Open Source

M5-Max Macbook Pro 128GB RAM - Qwen3 Coder Next 8-Bit Benchmark

Apple's MLX framework runs the Qwen3-Coder-Next 8-bit model over 2x faster than Ollama on the same Mac.

Deep Dive

A new benchmark reveals the stark performance advantage of Apple's native MLX framework over the popular Ollama backend for running local coding models. Testing Alibaba's Qwen3-Coder-Next model in 8-bit quantization on an M5 Max MacBook Pro with 128GB RAM, MLX delivered an average throughput of 72 tokens per second across six real-world programming tasks. This performance more than doubled Ollama's average of 35 tokens/sec, with speed advantages ranging from 92% to 118% depending on the task. Furthermore, MLX drastically reduced latency, cutting the Time to First Token (TTFT) by 47% to 58%, making local AI coding assistance feel much more responsive.

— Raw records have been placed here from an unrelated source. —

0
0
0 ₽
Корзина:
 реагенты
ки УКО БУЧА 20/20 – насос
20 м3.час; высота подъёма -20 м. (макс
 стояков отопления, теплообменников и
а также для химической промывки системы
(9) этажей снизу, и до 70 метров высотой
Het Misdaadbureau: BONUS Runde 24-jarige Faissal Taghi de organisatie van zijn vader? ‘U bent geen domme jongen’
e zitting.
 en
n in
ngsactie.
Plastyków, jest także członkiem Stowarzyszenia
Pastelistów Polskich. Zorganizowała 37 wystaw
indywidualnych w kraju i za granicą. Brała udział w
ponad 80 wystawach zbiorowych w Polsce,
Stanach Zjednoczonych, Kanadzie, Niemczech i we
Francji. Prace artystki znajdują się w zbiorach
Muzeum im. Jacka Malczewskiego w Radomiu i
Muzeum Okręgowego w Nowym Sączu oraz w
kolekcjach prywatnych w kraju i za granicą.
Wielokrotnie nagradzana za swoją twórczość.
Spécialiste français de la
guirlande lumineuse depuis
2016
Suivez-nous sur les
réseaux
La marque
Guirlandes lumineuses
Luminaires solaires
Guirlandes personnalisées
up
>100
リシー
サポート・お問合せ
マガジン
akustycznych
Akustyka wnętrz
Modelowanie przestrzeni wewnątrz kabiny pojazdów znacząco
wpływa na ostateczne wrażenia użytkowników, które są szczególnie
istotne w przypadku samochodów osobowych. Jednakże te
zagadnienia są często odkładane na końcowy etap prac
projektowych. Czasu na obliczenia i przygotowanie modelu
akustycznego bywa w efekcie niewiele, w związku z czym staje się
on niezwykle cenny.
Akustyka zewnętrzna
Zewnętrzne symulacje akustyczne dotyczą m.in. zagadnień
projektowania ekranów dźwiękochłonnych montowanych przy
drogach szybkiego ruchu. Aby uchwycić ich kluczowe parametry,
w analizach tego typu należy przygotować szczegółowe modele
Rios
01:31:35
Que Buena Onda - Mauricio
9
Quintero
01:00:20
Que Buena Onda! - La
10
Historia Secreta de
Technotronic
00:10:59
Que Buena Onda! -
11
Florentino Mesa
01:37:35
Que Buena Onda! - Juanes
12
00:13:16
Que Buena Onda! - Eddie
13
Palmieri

The test suite covered a spectrum of coding challenges, from writing simple functions to complex code reviews and debugging tasks. MLX's consistent lead—achieving up to 78 tokens/sec on medium and long-form generation—demonstrates its superior optimization for Apple Silicon. This performance, achieved using the community-hosted 'mlx-community/Qwen3-Coder-Next-8bit' model, provides a compelling case for developers to switch to MLX for local inference. The results highlight that for professionals using high-end Apple hardware, choosing the right local inference backend is critical for maximizing the speed and responsiveness of AI-powered coding tools.

Key Points
  • MLX averaged 72 tokens/sec, more than double Ollama's 35 tokens/sec, a 107% performance increase.
  • Time to First Token (TTFT) was slashed by over 50% with MLX, with latencies as low as 76ms.
  • The benchmark used Alibaba's Qwen3-Coder-Next 8-bit model on an M5 Max Mac with 128GB RAM across six real coding tasks.

Why It Matters

Developers can get near-instant, high-quality AI coding assistance locally by leveraging Apple's optimized MLX framework on high-end Macs.